Problem requirements: Pictures aside, the data must be reproduced exactly.

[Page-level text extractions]
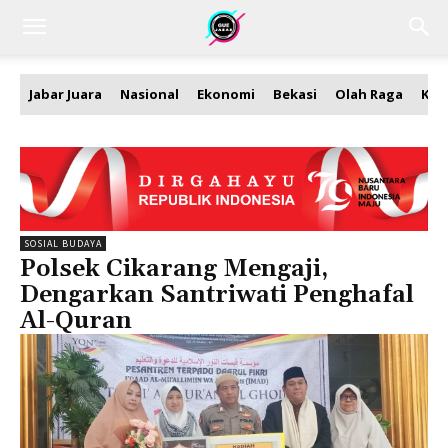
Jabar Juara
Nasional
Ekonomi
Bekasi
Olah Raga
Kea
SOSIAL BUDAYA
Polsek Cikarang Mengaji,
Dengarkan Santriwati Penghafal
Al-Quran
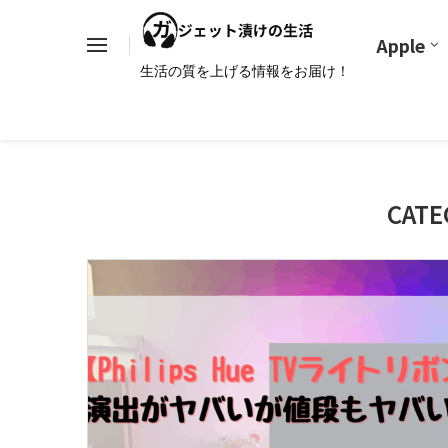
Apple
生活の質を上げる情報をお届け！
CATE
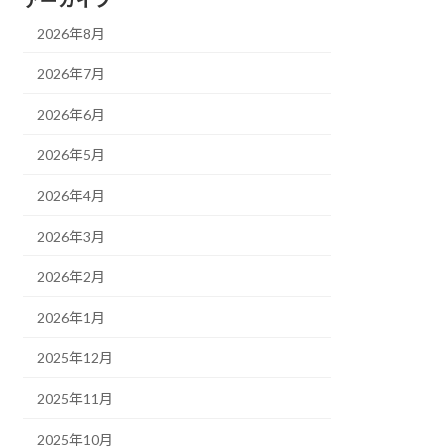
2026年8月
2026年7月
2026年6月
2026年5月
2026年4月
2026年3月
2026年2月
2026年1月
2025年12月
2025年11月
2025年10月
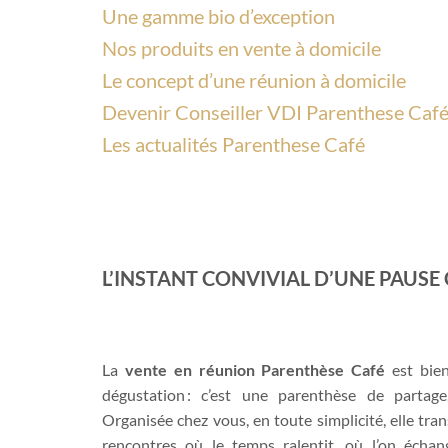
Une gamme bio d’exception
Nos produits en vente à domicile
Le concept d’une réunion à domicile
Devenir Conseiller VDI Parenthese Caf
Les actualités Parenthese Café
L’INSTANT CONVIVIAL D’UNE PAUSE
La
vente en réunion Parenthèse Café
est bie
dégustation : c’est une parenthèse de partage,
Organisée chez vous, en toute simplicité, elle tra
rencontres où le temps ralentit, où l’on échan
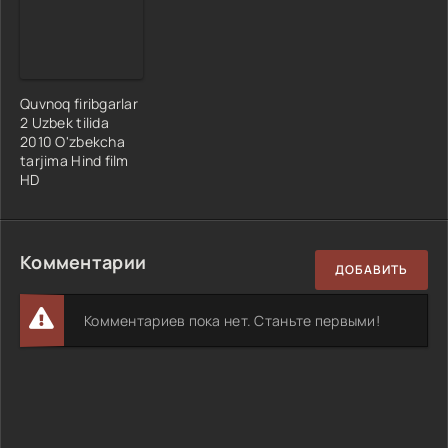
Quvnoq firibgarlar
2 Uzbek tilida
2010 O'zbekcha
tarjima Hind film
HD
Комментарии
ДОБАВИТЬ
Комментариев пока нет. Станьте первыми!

Task output:
Jabar Juara
Nasional
Ekonomi
Bekasi
Olah Raga
Kea
SOSIAL BUDAYA
Polsek Cikarang Mengaji,
Dengarkan Santriwati Penghafal
Al-Quran
Apple
生活の質を上げる情報をお届け！
CATE
2026年8月
2026年7月
2026年6月
2026年5月
2026年4月
2026年3月
2026年2月
2026年1月
2025年12月
2025年11月
2025年10月
Une gamme bio d’exception
Nos produits en vente à domicile
Le concept d’une réunion à domicile
Devenir Conseiller VDI Parenthese Caf
Les actualités Parenthese Café
L’INSTANT CONVIVIAL D’UNE PAUSE
La
vente en réunion Parenthèse Café
est bie
dégustation : c’est une parenthèse de partage,
Organisée chez vous, en toute simplicité, elle tra
rencontres où le temps ralentit, où l’on échan
Quvnoq firibgarlar
2 Uzbek tilida
2010 O'zbekcha
tarjima Hind film
HD
Комментарии
ДОБАВИТЬ
Комментариев пока нет. Станьте первыми!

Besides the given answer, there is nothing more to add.